Entorno global impredecible
El riesgo geopolítico es la principal preocupación para estos inversores, que están diversificando en activos y regiones. Benjamin Cavalli, director de Clientes Estratégicos y Conectividad Global de UBS Global Wealth Management, señala que muchos están considerando reducir la exposición al dólar estadounidense.
Por primera vez, el 60% de los family offices planea cambiar su asignación de activos en el próximo año. Aunque los mercados desarrollados siguen siendo fundamentales, hay un mayor interés en mercados emergentes y activos alternativos.
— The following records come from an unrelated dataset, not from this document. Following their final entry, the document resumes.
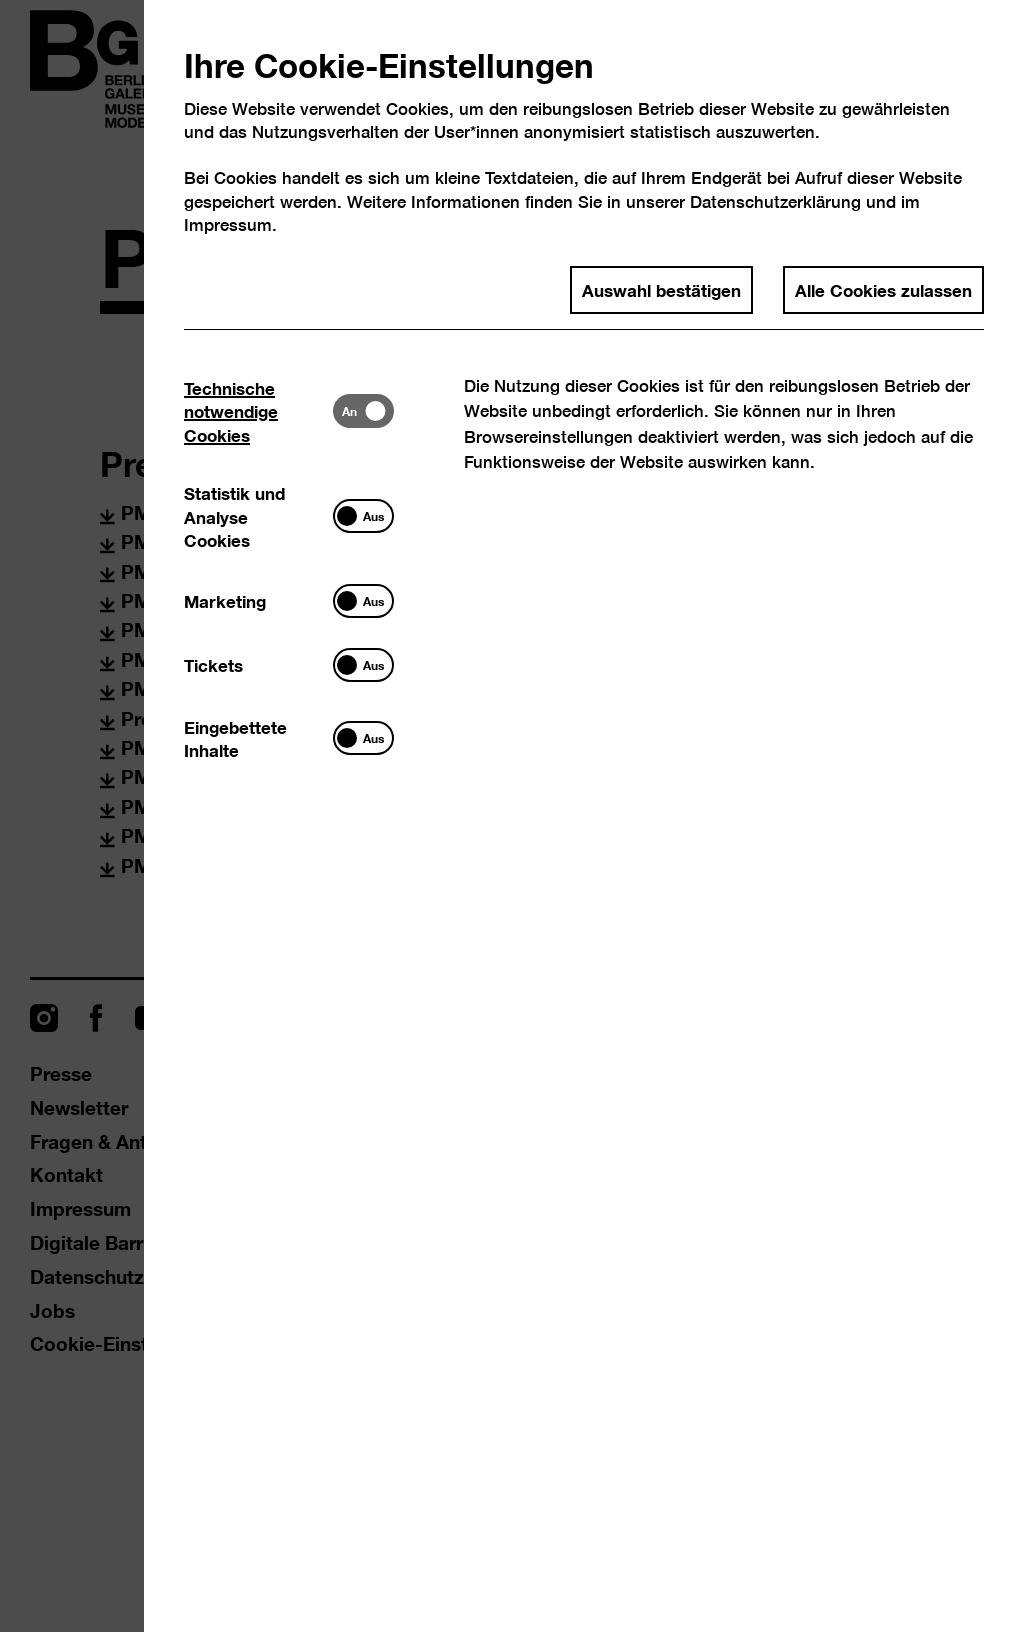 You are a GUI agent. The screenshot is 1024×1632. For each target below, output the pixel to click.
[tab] (258, 410)
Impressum (228, 224)
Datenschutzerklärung (775, 201)
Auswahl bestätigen (661, 289)
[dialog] (512, 816)
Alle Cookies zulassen (883, 289) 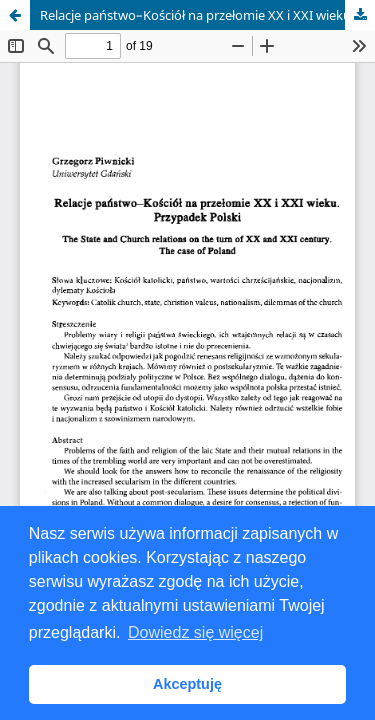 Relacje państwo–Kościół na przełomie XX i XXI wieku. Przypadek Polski (207, 15)
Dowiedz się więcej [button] (195, 632)
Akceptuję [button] (187, 684) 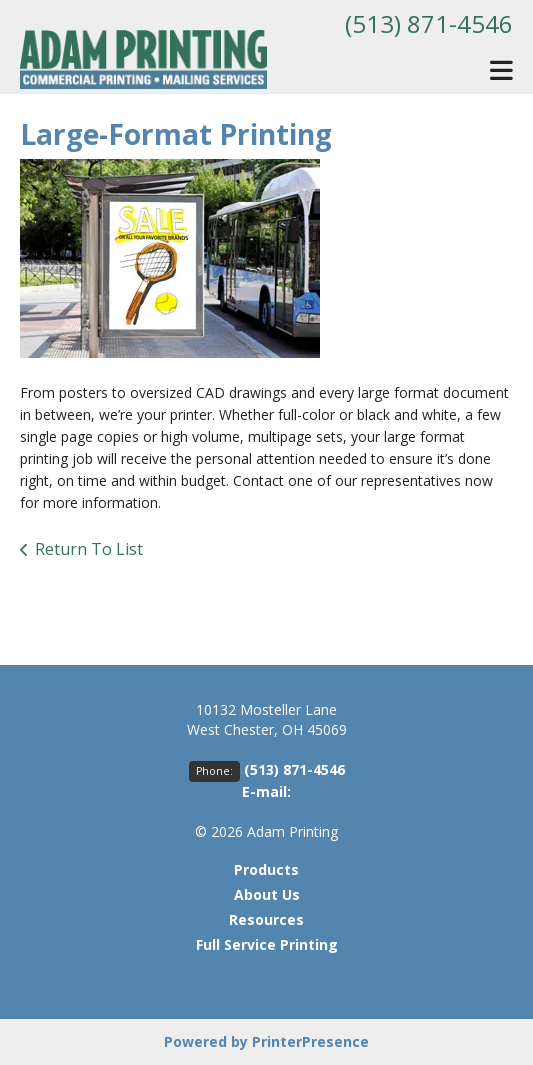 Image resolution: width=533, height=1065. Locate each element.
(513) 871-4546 (429, 23)
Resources (266, 919)
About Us (267, 894)
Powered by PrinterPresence (266, 1041)
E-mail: (266, 791)
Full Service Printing (267, 944)
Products (266, 869)
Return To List (89, 549) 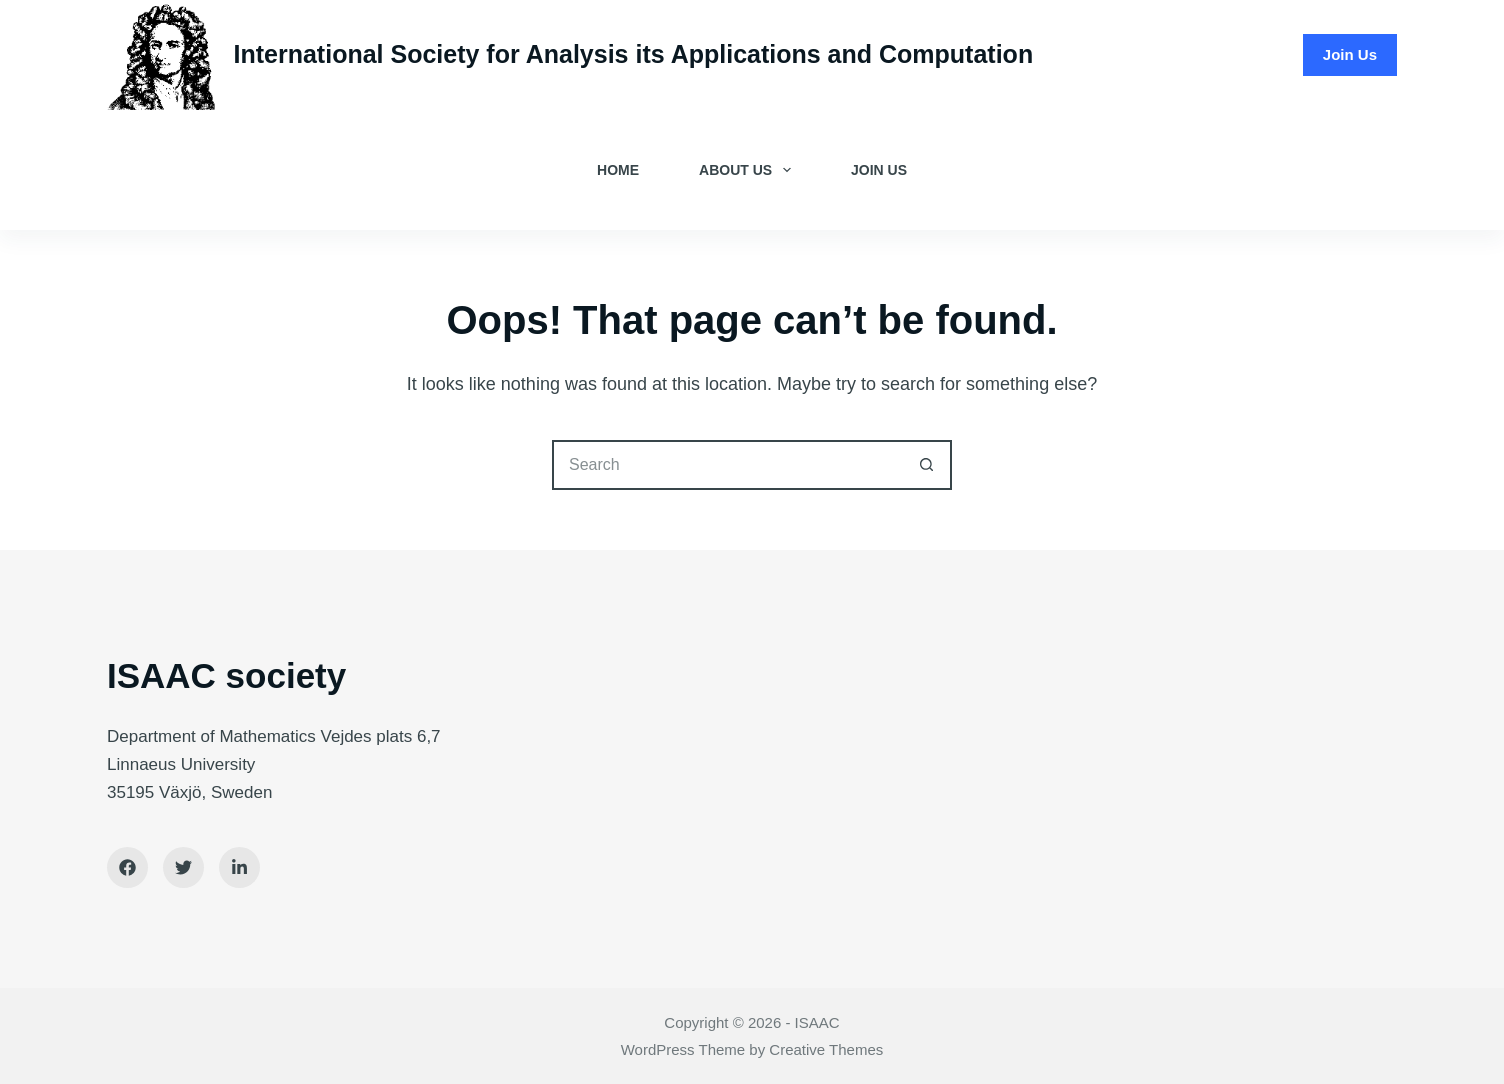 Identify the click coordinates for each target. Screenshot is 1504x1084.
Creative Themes (826, 1049)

Temas de inversión principales
La inteligencia artificial se mantiene como una prioridad inversora, con un 65% de los family offices ya invirtiendo en ella. Según Yves-Alain Sommerhalder, director de Global Wealth Management Solutions en UBS, esta temática es clave para los inversores.
Otros sectores de interés incluyen la energía y los recursos, donde el 37% está invirtiendo, y las infraestructuras. Las criptomonedas siguen siendo una asignación de nicho.
Desafíos en la sucesión
A pesar de la profesionalización, muchos family offices enfrentan deficiencias en gobernanza y sucesión. El 68% opera con procesos formales de medición de rendimiento, pero solo un 35% tiene un plan de sucesión definido.
La próxima generación también presenta retos, con solo un 27% de las entidades formando a sus herederos adecuadamente para futuros roles.